Номер 9 беспрерывно нажимал на маленькую клавишу. Из его пасти текла слюна, глаза заволокло дымкой.
Линдхаут пристально смотрел на него. Номер 9 внезапно покачнулся, оперся спиной о стеклянную стену клетки, морда исказилась в гримасе, голова упала вперед, туловище поползло вниз. Номер 9 счастливо захрюкал.
— Черт побери, — сказал Линдхаут. — Что тут произошло? — Он посмотрел на Габриэле Хольцнер.
Яркое солнце освещало большую лабораторию, позолотив и черные волосы девушки. Было 13 мая 1967 года, почти 11 часов, и уже очень тепло, очень тепло для середины мая.
— Я не знаю, я не могу это объяснить, господин профессор…
Габриэле, как и Линдхаут, в белом халате, выглядела несчастной.

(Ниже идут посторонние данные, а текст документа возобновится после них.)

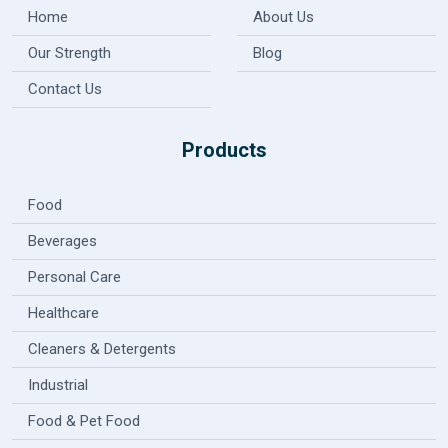
Home
About Us
Our Strength
Blog
Contact Us
Products
Food
Beverages
Personal Care
Healthcare
Cleaners & Detergents
Industrial
Food & Pet Food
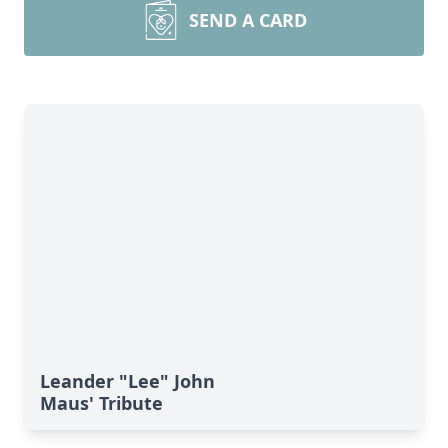
SEND A CARD
Leander "Lee" John
Maus' Tribute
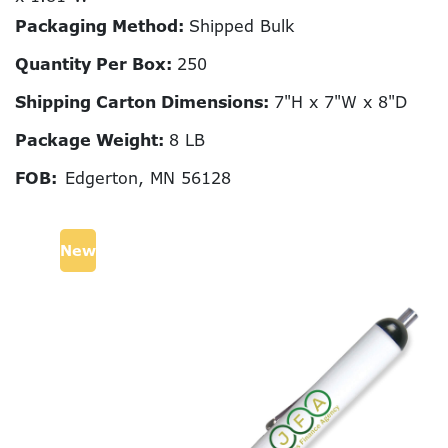
Packaging Method:
Shipped Bulk
Quantity Per Box:
250
Shipping Carton Dimensions:
7"H x 7"W x 8"D
Package Weight:
8 LB
FOB:
Edgerton, MN 56128
New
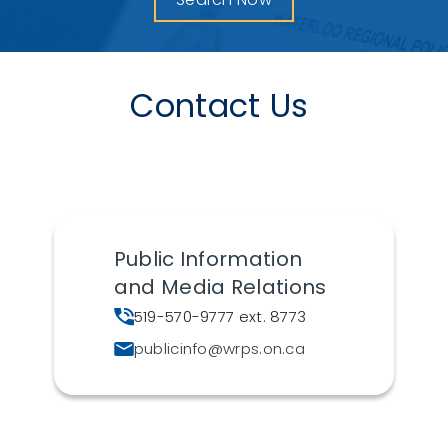
Contact Us
Public Information
and Media Relations
519-570-9777 ext. 8773
publicinfo@wrps.on.ca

— Я сделала все правильно! — воскликнула она, имея в виду одну чреватую последствиями ошибку, которую она допустила много лет назад. Они свободно говорили друг с другом по-английски. Много воды утекло с тех пор, как сероглазая стройная Габриэле приехала сюда в 1951 году: она счастливо вышла замуж за одного молодого писателя и два года назад произвела на свет своего первого ребенка, девочку. На свадьбе Линдхаут и Джорджия были свидетелями, после рождения ребенка — крестными. Габриэле испросила себе разрешение и дальше работать с Линдхаутом, который к тому времени, в 1955 году, стал американским гражданином, а в 1956-м — профессором.
— Кто говорит, что вы сделали что-то неправильно? — Линдхаут взъерошил свои спутанные, уже совершенно седые волосы. — Я только спросил…

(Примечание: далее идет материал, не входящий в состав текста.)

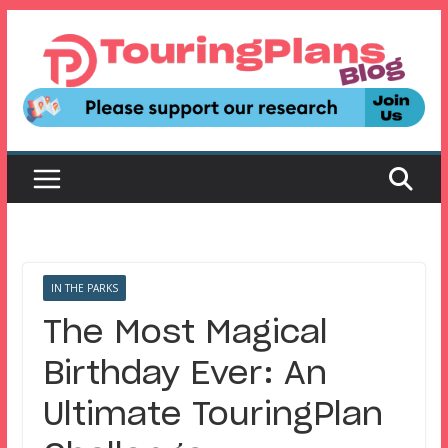
Skip
to
content
IN THE PARKS
The Most Magical
Birthday Ever: An
Ultimate TouringPlan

Он не договорил, потому что Габриэле тихо вскрикнула и в возбуждении показала рукой на одну из многочисленных клеток в лаборатории.
— Номер четыре! — воскликнула она. — Вы только посмотрите, профессор! Номер четыре!
Линдхаут выругался.
И номер 4 начал нажимать на клавишу в своей клетке.

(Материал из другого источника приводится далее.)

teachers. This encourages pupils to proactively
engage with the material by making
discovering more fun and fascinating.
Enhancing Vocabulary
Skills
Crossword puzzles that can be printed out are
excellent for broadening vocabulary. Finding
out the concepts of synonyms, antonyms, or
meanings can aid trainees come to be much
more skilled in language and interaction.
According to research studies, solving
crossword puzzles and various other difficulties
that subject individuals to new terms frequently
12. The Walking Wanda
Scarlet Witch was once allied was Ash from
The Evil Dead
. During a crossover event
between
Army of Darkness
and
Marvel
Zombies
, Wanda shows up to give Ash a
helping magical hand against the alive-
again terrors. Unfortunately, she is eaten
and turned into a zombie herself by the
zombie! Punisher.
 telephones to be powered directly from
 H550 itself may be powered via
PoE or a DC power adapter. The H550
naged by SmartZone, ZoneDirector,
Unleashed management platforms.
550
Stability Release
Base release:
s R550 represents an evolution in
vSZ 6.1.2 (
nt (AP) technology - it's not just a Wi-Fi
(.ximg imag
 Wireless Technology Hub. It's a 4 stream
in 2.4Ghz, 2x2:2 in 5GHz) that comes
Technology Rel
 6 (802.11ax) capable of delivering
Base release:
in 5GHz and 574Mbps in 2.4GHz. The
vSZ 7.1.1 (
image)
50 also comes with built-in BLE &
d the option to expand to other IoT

Номер 4 и номер 9 были макаки-резус — во всех 24 клетках лаборатории находились макаки-резус. От мышей как подопытных животных Линдхаут отказался, когда в 1967 году ему в первый раз посчастливилось изготовить антагонистическую субстанцию, которая действовала значительно дольше. Срок ее действия составлял сорок восемь часов. Но и это время казалось все еще недостаточным для применения на зависимых или находящихся под угрозой зависимости людях. Для Линдхаута же эта АЛ 1051 была счастливым случаем особого рода, потому что в 1967 году он как раз собирался прервать поиски антагонистов для применения их в медицине и снова вернуться к исследованию болеутоляющих средств. После первого успеха в 1946 году он в течение двадцати одного года с энергией и ожесточением одержимого безуспешно занимался поисками субстанции, лучшей, чем его АЛ 203 и АЛ 207, длительность действия которых как средств, блокирующих морфий, составляла смешные два часа.
Маленький успех после двадцати одного года жизни, наполненной работой, вселил в Линдхаута столько мужества, что он продолжал работать — теперь уже с обезьянами.
Подопытным животным обычно делались одна или несколько инъекций испытываемых средств, причем внутривенно. При этом иглы оставались в венах и были связаны с маленькими имплантированными электронными приборами и емкостями с большим количеством средства. Нажимая на относившуюся к емкости маленькую пластмассовую клавишу, выступавшую из кожи, обезьяны могли вводить себе дополнительные дозы субстанции, если испытывали такую потребность. Электронные приборы через маленькие передатчики регистрировали это световыми сигналами на настенной доске. Само собой разумеется, что это проводилось в случаях с морфием, героином и другими препаратами, вызывающими зависимость. Это делалось и тогда, когда вводились некоторые болеутоляющие средства, в отношении которых еще совсем недавно считалось, что они зависимости не вызывают.